Prescription eye drops include antihistamines, corticosteroids, nonsteroidal anti-inflammatory drugs, NSAIDs, and mats cell stabilizers. Your eye care specialist will find which treatment combination is appropriate for your child. If a skin allergy accompanies your eye allergy, then medicine for skin allergy itching may also be given to you.
Correct diagnosis is essential
Eye allergies can cause great discomfort and rarely leads to vision loss. But with timely diagnosis and correct treatment, the condition can be well controlled. It is always advised to see an ophthalmologist for the best possible advice.
Eye drops for eye allergy
Your eye care specialist may first suggest the following:
- Artificial tears
- Use of a cold cloth on the eyes
- Avoiding allergy triggers
The type of allergy eye drops usually depends on the cause and symptoms of an allergy.

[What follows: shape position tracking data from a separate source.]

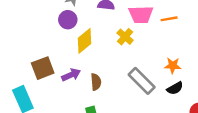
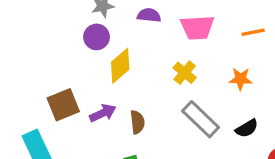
orange line: (169, 19) -> (253, 32), moved
yellow cross: (125, 37) -> (185, 73), moved
orange star: (173, 66) -> (241, 79), moved

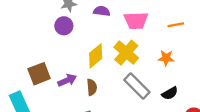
yellow diamond: (120, 66) -> (96, 56), moved
yellow cross: (185, 73) -> (126, 53), size x1.5

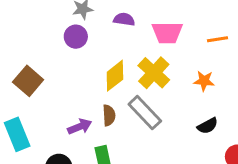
brown square: (39, 74) -> (28, 81), moved, turned -30
purple arrow: (67, 80) -> (80, 127), moved
gray rectangle: (137, 86) -> (145, 113), moved

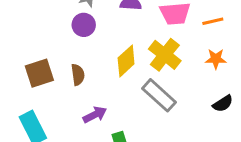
orange line: (217, 39) -> (213, 21), moved
brown square: (28, 81) -> (39, 73), turned 36
brown semicircle: (109, 115) -> (78, 75), moved

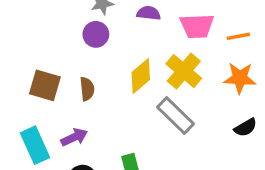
orange star: (216, 59) -> (240, 78), size x1.4
brown square: (39, 73) -> (45, 85), turned 32
purple arrow: (95, 115) -> (74, 137), moved

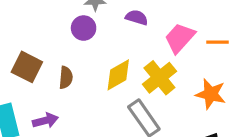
pink trapezoid: (197, 26) -> (180, 38), turned 124
orange line: (238, 36) -> (217, 42), moved

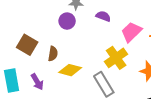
yellow diamond: (118, 75) -> (70, 70), moved, turned 40
purple arrow: (45, 121) -> (37, 82), turned 70

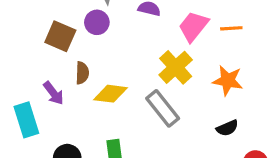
brown square: (27, 45) -> (60, 36), moved
purple arrow: (37, 82) -> (54, 93), moved

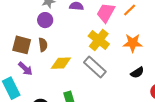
orange line: (231, 28) -> (130, 10), turned -32
brown square: (60, 36) -> (22, 45), moved
brown semicircle: (82, 73) -> (43, 45), moved

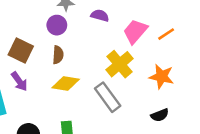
brown semicircle: (43, 45) -> (58, 55), moved

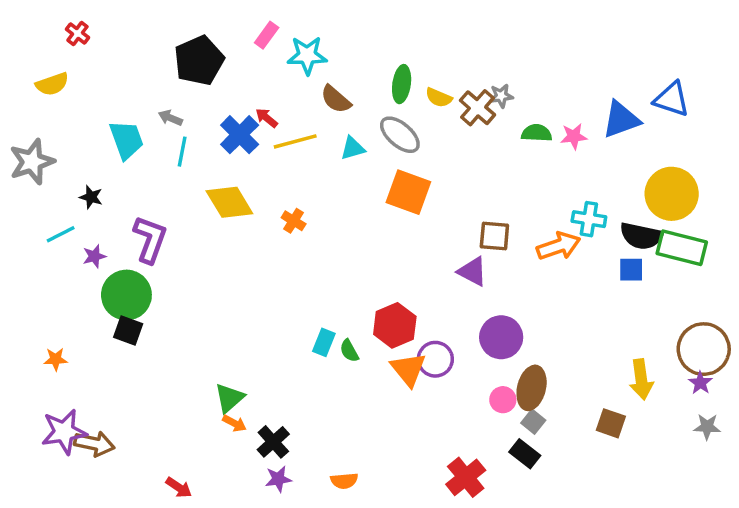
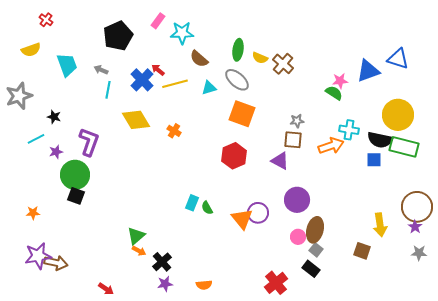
gray star: (501, 96) -> (297, 121), moved
green semicircle: (537, 133) -> (334, 93), moved, turned 30
cyan trapezoid: (126, 140) -> (67, 65), moved
red hexagon: (395, 325) -> (234, 156), moved

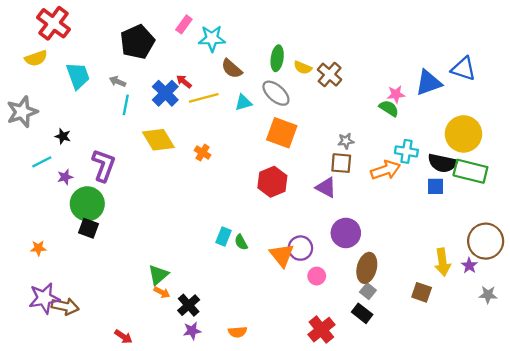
red cross: (46, 20) -> (54, 23), size x2.0
purple star: (415, 227) -> (469, 266), moved
pink circle: (298, 237) -> (317, 276), moved

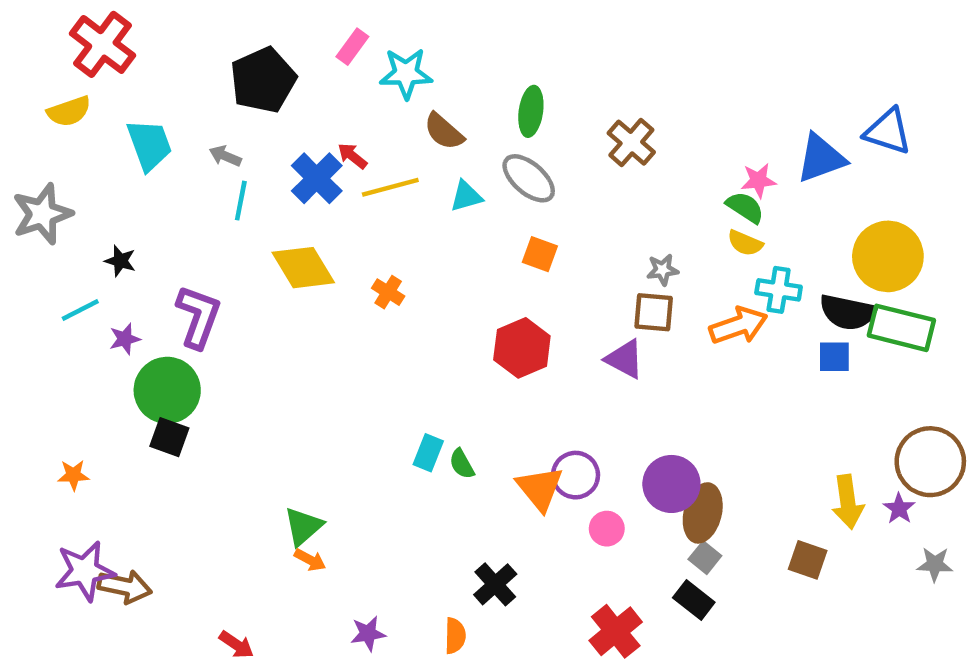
yellow semicircle: (303, 68) -> (745, 243), moved
orange square: (282, 133) -> (540, 254), size x0.6
purple circle: (346, 233) -> (671, 484), moved
black cross: (189, 305) -> (495, 584), moved
orange semicircle: (238, 332) -> (455, 636), turned -84

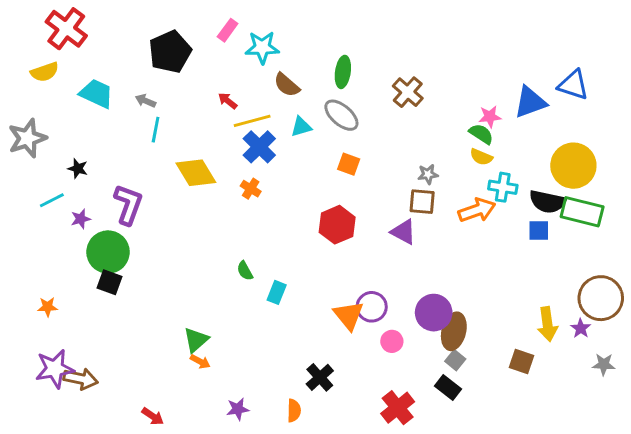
cyan trapezoid: (149, 145) -> (96, 94), turned -45
blue cross: (317, 178) -> (259, 147), moved
green semicircle: (462, 464) -> (245, 271), moved

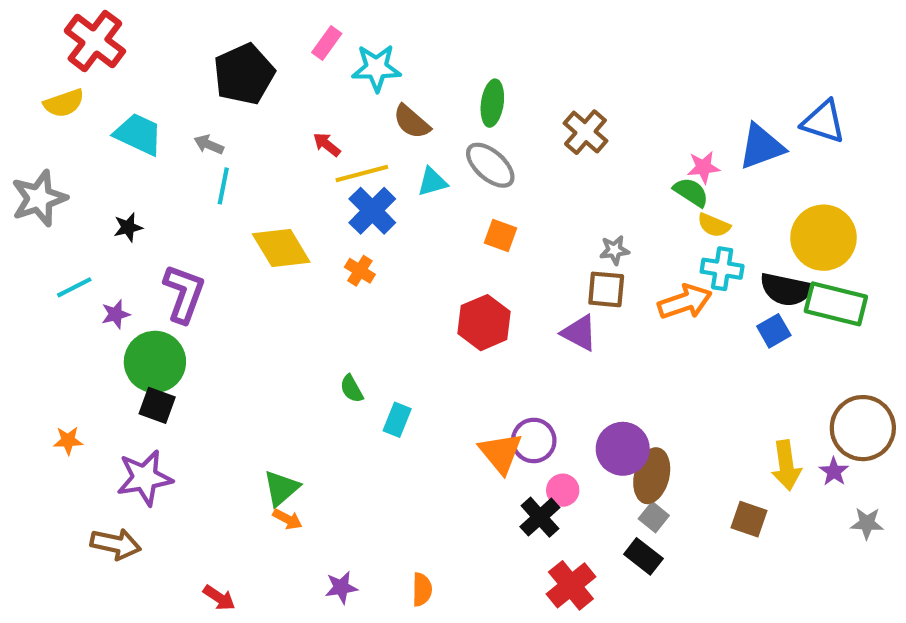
yellow semicircle: (481, 157) -> (714, 225), moved
black star: (78, 168) -> (128, 227), moved, turned -30
blue square: (539, 230) -> (774, 331), turned -30
purple star: (55, 369) -> (145, 478), moved
black cross: (320, 377) -> (540, 517), moved

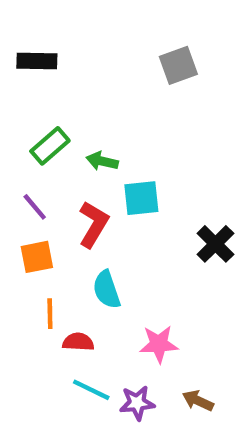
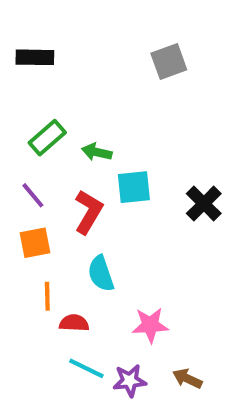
black cross: (215, 244) -> (204, 204), moved

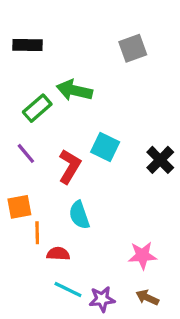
green arrow: (97, 152) -> (74, 90), moved, size x1.5
cyan square: (134, 187) -> (105, 147), turned 32
orange square: (35, 243) -> (19, 207), moved
pink star: (150, 325) -> (142, 255), moved

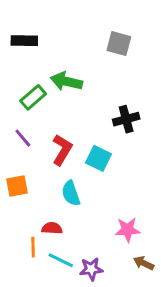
gray square: (133, 48) -> (119, 44), turned 35
cyan square: (105, 147) -> (98, 158), moved
black cross: (160, 160) -> (126, 119), moved, turned 30
orange line: (37, 233) -> (33, 247), moved
brown arrow: (147, 298) -> (144, 263), moved

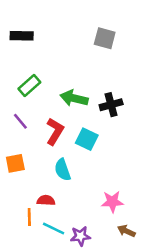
green arrow: (66, 81) -> (74, 98), moved

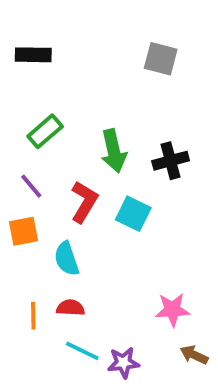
green arrow: (74, 98) -> (114, 151), turned -116
orange square: (15, 163) -> (23, 231), moved
cyan semicircle: (63, 170) -> (67, 259), moved
orange line: (29, 217) -> (33, 316), moved

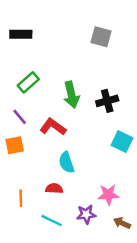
red L-shape: (84, 202) -> (53, 127), turned -85
cyan square: (133, 214) -> (122, 142), moved
cyan semicircle: (67, 259) -> (66, 163), moved
red semicircle: (71, 308) -> (54, 188), moved
purple star: (123, 363) -> (86, 214), moved

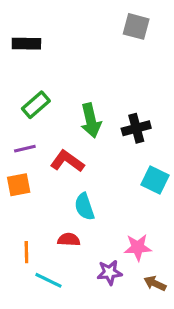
gray square: (101, 37) -> (136, 26), moved
purple line: (20, 117) -> (25, 149), turned -63
cyan line: (52, 221) -> (48, 280), moved

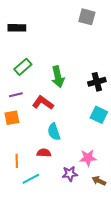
black cross: (136, 128) -> (97, 82), moved
cyan line: (48, 280) -> (31, 179), turned -54

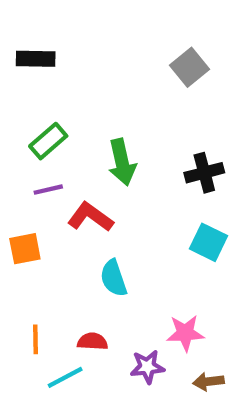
gray square: (87, 17) -> (190, 67), moved, turned 36
purple line: (16, 95) -> (48, 190), moved
red semicircle: (44, 153) -> (92, 341), moved
brown arrow: (99, 181) -> (208, 382), turned -32

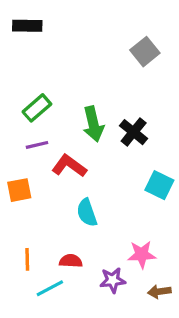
black rectangle: (36, 59) -> (27, 26), moved
black cross: (204, 173) -> (134, 132), moved, turned -36

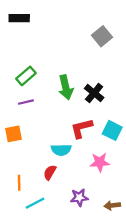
red L-shape: (69, 166) -> (82, 128), moved, turned -50
cyan semicircle: (87, 213) -> (61, 150), turned -72
pink star: (142, 254) -> (100, 162), moved
red semicircle: (71, 261) -> (50, 172), moved, turned -63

There are several types of allergy eye drops. Not all ophthalmic solutions treat all allergy symptoms. For instance, one that relieves red eyes may not treat the itching.
- Antihistamine allergy eyedrops- It is one of the common eyedrops for watery eyes. It helps relieve itching and makes you feel better.
- NSAIDs- They affect certain nerve endings and change how your body makes you feel itchy. It is an effective itchy eyes treatment.
- Decongestant eye drops- These quickly brighten the eyes and reduce eye redness for a short period. This helps reduce the bloodshot appearance of the eyes.
- Mast cell stabilizer eye drops- This help to prevent the production of histamine and other chemical substances by the body during an allergic reaction.
- Multiple action eye drops- A combination of antihistamine and decongestant can help reduce itching, watery eyes, and redness.
Treating Allergic Conjunctivitis (Pink Eye)
Conjunctivitis causes redness, intense itching, tearing, and inflammation of the eyes. Sometimes sneezing and watery nasal discharge also occur. Allergic conjunctivitis treatment includes the use of eye drops that helps to control allergy.
Treating hay fever
Generally, a steroid treatment such as steroid nasal spray is recommended to treat hay fever symptoms. Your healthcare provider may suggest immunotherapy if steroids and other hay fever treatments do not work.